Reproduce the listing that follows character for character, excluding its pictures.

§ §

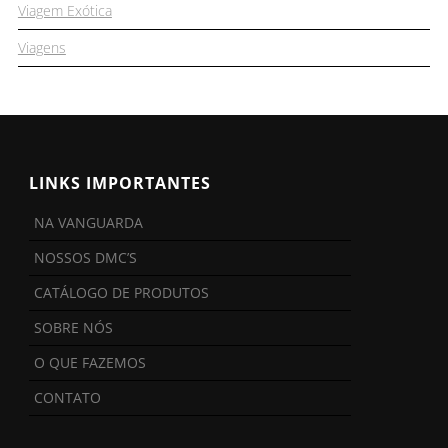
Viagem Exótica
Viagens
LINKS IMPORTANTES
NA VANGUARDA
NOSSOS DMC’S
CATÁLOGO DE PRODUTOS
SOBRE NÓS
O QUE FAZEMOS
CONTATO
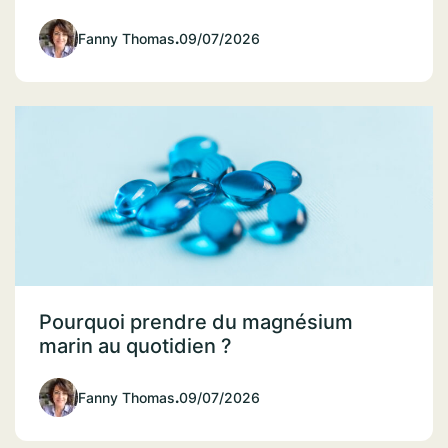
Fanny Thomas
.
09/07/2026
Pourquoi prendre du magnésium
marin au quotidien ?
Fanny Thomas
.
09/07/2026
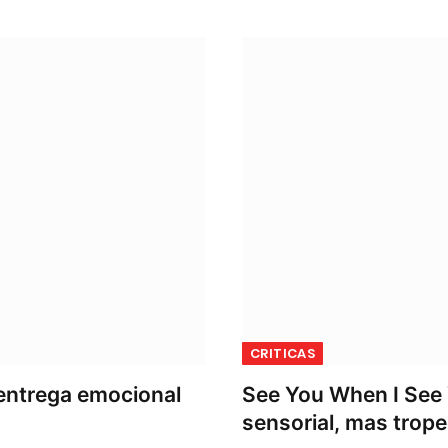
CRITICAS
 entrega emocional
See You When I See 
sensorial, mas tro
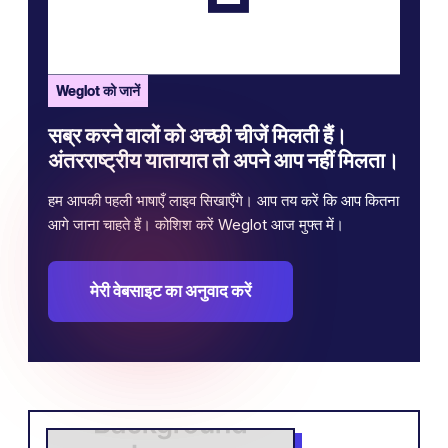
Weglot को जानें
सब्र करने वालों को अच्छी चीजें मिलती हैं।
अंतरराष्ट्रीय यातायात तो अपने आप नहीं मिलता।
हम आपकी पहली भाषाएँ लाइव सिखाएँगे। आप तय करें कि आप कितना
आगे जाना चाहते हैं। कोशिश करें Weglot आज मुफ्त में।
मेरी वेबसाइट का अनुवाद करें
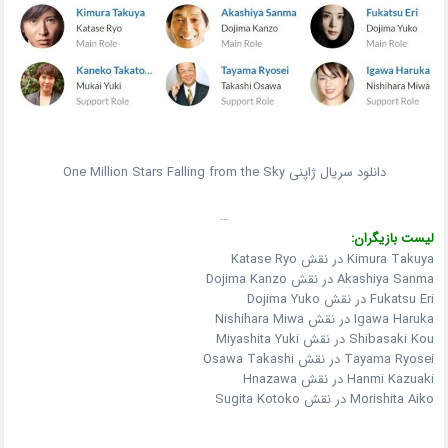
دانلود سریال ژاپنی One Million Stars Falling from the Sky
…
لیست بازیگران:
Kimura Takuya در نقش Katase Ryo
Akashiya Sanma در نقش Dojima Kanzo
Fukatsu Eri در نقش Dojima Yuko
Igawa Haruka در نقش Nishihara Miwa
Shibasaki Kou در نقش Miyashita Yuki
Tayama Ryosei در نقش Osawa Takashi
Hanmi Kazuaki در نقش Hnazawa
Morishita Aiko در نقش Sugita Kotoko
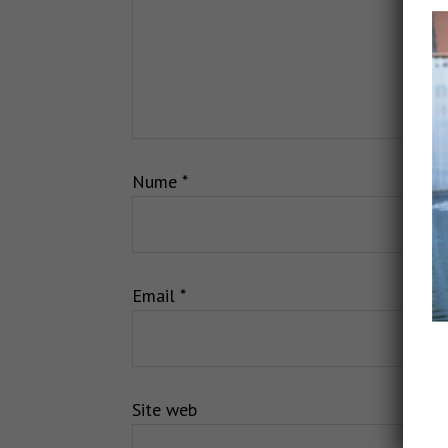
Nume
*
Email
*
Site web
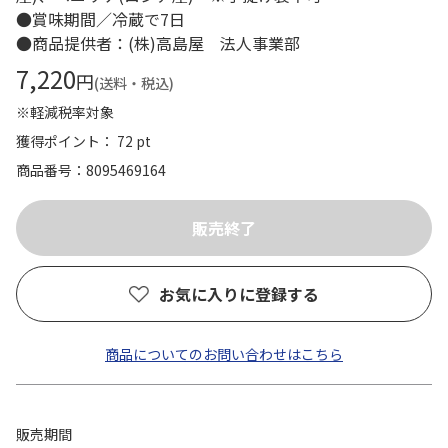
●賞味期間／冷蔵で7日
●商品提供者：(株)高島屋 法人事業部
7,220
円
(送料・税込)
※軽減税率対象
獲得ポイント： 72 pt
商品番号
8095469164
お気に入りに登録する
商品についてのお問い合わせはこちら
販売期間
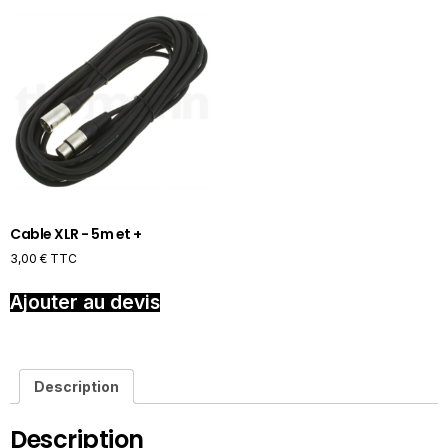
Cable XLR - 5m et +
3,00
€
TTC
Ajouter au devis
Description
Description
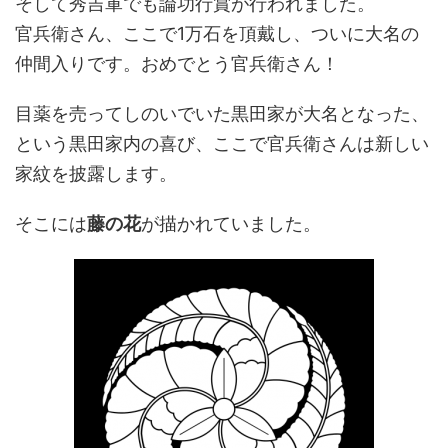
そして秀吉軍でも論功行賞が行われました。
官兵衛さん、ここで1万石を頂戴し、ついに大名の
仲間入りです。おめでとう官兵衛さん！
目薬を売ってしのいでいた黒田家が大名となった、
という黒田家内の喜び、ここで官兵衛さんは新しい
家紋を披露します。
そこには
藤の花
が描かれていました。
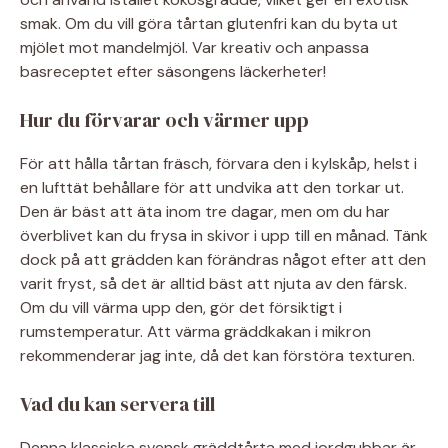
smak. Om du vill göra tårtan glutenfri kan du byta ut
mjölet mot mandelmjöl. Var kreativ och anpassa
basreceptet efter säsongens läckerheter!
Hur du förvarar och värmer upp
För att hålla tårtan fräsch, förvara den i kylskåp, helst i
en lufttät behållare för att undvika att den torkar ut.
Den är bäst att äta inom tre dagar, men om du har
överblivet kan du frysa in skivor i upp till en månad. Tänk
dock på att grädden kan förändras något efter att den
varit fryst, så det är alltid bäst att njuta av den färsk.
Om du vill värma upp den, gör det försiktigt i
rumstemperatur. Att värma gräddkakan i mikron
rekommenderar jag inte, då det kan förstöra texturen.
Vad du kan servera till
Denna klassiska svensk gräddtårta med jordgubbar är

§ §

Output of the exercise:
Viagem Exótica
Viagens
LINKS IMPORTANTES
NA VANGUARDA
NOSSOS DMC’S
CATÁLOGO DE PRODUTOS
SOBRE NÓS
O QUE FAZEMOS
CONTATO
Fanny Thomas
.
09/07/2026
Pourquoi prendre du magnésium
marin au quotidien ?
Fanny Thomas
.
09/07/2026
CRITICAS
 entrega emocional
See You When I See 
sensorial, mas tro
Weglot को जानें
सब्र करने वालों को अच्छी चीजें मिलती हैं।
अंतरराष्ट्रीय यातायात तो अपने आप नहीं मिलता।
हम आपकी पहली भाषाएँ लाइव सिखाएँगे। आप तय करें कि आप कितना
आगे जाना चाहते हैं। कोशिश करें Weglot आज मुफ्त में।
मेरी वेबसाइट का अनुवाद करें
دانلود سریال ژاپنی One Million Stars Falling from the Sky
…
لیست بازیگران:
Kimura Takuya در نقش Katase Ryo
Akashiya Sanma در نقش Dojima Kanzo
Fukatsu Eri در نقش Dojima Yuko
Igawa Haruka در نقش Nishihara Miwa
Shibasaki Kou در نقش Miyashita Yuki
Tayama Ryosei در نقش Osawa Takashi
Hanmi Kazuaki در نقش Hnazawa
Morishita Aiko در نقش Sugita Kotoko
Nume
*
Email
*
Site web
●賞味期間／冷蔵で7日
●商品提供者：(株)高島屋 法人事業部
7,220
円
(送料・税込)
※軽減税率対象
獲得ポイント： 72 pt
商品番号
8095469164
お気に入りに登録する
商品についてのお問い合わせはこちら
販売期間
Cable XLR - 5m et +
3,00
€
TTC
Ajouter au devis
Description
Description
そして秀吉軍でも論功行賞が行われました。
官兵衛さん、ここで1万石を頂戴し、ついに大名の
仲間入りです。おめでとう官兵衛さん！
目薬を売ってしのいでいた黒田家が大名となった、
という黒田家内の喜び、ここで官兵衛さんは新しい
家紋を披露します。
そこには
藤の花
が描かれていました。
smak. Om du vill göra tårtan glutenfri kan du byta ut
mjölet mot mandelmjöl. Var kreativ och anpassa
basreceptet efter säsongens läckerheter!
Hur du förvarar och värmer upp
För att hålla tårtan fräsch, förvara den i kylskåp, helst i
en lufttät behållare för att undvika att den torkar ut.
Den är bäst att äta inom tre dagar, men om du har
överblivet kan du frysa in skivor i upp till en månad. Tänk
dock på att grädden kan förändras något efter att den
varit fryst, så det är alltid bäst att njuta av den färsk.
Om du vill värma upp den, gör det försiktigt i
rumstemperatur. Att värma gräddkakan i mikron
rekommenderar jag inte, då det kan förstöra texturen.
Vad du kan servera till
Denna klassiska svensk gräddtårta med jordgubbar är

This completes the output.